(Data records)
════════
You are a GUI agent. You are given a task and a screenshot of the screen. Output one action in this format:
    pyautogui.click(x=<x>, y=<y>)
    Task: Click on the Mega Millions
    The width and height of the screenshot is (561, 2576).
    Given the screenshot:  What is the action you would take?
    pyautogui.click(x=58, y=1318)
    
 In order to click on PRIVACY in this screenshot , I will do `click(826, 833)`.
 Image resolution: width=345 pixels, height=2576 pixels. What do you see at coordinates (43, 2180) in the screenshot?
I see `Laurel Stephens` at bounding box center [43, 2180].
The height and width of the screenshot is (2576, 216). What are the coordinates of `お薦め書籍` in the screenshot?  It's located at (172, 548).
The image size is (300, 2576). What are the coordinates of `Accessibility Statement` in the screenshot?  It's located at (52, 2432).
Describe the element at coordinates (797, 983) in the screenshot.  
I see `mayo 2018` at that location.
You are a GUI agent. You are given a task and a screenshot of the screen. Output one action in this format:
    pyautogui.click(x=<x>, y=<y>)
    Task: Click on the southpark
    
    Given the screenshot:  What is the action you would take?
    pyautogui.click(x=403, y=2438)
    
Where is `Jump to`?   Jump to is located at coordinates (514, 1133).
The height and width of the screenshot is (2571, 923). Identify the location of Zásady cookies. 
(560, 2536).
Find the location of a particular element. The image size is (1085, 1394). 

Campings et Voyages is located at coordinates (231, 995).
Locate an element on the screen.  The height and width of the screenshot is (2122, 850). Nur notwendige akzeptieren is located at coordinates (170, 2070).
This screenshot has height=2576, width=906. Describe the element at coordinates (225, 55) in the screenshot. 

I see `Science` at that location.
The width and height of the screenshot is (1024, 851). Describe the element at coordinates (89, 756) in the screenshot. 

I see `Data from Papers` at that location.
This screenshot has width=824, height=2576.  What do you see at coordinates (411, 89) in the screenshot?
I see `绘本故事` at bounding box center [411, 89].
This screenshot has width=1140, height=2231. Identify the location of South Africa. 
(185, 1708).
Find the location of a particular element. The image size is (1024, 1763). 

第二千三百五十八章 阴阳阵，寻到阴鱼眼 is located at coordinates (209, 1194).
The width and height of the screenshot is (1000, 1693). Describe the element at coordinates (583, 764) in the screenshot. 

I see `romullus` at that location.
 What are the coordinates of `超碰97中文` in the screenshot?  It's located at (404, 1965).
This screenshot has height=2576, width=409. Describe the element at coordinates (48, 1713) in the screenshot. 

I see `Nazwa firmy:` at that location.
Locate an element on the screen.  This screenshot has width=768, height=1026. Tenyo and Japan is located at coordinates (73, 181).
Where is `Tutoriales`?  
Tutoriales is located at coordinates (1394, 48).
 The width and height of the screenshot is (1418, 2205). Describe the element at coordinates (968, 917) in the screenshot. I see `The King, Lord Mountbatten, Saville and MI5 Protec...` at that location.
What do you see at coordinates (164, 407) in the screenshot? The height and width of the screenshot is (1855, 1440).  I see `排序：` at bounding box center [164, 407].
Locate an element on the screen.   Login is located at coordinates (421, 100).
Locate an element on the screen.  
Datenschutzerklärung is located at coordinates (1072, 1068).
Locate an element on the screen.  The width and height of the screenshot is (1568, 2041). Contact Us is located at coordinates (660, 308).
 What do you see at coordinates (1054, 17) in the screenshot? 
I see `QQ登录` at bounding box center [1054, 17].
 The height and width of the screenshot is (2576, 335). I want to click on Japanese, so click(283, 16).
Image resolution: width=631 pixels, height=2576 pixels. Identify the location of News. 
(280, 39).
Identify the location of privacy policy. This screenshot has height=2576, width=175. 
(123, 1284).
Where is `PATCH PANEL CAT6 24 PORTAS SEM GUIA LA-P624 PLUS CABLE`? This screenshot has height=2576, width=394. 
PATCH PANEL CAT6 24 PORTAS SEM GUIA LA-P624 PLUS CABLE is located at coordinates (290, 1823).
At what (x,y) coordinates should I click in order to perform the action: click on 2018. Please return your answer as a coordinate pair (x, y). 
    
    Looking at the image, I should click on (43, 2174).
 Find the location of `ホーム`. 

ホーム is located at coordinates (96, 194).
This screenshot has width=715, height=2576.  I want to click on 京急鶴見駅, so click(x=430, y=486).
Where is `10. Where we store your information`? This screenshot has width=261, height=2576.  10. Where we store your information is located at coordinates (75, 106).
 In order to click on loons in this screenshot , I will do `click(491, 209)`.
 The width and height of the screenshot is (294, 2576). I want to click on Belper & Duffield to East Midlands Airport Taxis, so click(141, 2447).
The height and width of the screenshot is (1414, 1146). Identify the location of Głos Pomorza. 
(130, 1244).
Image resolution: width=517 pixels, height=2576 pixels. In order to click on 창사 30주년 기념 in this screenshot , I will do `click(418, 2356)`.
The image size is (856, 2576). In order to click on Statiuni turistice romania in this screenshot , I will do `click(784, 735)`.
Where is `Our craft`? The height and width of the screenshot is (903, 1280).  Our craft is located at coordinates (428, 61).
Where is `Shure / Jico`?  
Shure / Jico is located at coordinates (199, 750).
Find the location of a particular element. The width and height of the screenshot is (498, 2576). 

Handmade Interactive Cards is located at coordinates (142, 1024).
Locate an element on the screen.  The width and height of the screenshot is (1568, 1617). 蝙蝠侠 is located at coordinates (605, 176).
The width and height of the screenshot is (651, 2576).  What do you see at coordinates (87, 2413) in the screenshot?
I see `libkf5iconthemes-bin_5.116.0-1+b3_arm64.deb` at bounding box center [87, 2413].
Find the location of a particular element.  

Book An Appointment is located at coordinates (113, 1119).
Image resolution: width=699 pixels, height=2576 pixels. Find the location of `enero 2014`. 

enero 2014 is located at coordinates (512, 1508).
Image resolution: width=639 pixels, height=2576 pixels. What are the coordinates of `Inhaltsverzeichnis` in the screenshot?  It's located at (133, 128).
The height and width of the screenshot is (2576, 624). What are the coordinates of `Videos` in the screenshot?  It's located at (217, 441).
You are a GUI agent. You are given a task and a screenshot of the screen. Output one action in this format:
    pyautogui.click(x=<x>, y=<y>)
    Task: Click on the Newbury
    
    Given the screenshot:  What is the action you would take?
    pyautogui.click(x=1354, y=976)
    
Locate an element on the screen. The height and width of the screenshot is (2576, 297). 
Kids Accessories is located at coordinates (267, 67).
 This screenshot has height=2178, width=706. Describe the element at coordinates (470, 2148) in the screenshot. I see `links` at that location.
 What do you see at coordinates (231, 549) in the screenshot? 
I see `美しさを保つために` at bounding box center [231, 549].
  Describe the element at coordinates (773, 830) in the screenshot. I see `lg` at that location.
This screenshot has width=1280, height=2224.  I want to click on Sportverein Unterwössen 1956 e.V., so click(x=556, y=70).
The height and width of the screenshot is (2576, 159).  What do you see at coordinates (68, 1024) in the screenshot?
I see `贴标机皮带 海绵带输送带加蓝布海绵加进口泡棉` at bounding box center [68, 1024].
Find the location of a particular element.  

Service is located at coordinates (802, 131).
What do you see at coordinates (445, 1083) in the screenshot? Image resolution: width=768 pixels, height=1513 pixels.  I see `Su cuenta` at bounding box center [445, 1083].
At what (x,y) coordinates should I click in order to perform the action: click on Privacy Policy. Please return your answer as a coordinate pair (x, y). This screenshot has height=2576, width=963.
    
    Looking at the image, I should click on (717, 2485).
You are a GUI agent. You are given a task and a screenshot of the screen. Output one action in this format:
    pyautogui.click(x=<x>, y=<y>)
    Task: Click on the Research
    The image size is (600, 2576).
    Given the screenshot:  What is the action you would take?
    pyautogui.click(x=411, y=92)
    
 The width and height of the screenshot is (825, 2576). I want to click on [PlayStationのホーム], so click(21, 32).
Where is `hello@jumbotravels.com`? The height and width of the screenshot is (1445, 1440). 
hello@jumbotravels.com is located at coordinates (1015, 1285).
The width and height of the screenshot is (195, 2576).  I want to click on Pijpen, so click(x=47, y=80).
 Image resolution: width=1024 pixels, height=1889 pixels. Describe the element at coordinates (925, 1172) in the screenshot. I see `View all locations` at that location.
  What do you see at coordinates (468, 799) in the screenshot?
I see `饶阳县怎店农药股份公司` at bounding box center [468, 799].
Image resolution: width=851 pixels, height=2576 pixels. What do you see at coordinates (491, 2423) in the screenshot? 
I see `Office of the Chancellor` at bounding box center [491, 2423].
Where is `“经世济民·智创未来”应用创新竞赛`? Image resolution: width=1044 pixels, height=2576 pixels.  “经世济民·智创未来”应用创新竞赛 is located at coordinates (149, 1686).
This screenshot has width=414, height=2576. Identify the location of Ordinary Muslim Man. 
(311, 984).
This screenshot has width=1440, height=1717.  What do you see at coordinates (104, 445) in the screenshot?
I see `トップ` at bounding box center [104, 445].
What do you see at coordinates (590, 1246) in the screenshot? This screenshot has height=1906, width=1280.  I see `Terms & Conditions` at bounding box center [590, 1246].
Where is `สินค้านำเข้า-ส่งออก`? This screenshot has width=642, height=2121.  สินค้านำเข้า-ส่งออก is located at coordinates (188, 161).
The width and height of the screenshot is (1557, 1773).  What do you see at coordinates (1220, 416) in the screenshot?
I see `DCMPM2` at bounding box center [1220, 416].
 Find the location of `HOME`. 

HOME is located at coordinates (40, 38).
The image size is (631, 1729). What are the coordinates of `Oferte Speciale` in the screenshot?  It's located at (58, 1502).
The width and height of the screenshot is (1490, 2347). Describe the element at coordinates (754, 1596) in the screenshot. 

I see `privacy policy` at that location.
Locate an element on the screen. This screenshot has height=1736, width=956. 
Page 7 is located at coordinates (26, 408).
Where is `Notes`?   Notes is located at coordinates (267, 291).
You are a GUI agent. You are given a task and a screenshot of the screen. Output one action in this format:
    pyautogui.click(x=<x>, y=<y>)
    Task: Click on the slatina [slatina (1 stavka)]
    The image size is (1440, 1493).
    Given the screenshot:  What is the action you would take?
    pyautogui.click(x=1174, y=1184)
════════
EXERCISE OBJECTIVE – Lines from the top of the entries above to the line that contains "The height and width of the screenshot is (2576, 216)." should be set down exactly, please, with both ends kept and nothing added.

COMPLETED EXERCISE –
You are a GUI agent. You are given a task and a screenshot of the screen. Output one action in this format:
    pyautogui.click(x=<x>, y=<y>)
    Task: Click on the Mega Millions
    The width and height of the screenshot is (561, 2576).
    Given the screenshot:  What is the action you would take?
    pyautogui.click(x=58, y=1318)
    
 In order to click on PRIVACY in this screenshot , I will do `click(826, 833)`.
 Image resolution: width=345 pixels, height=2576 pixels. What do you see at coordinates (43, 2180) in the screenshot?
I see `Laurel Stephens` at bounding box center [43, 2180].
The height and width of the screenshot is (2576, 216). What are the coordinates of `お薦め書籍` in the screenshot?  It's located at (172, 548).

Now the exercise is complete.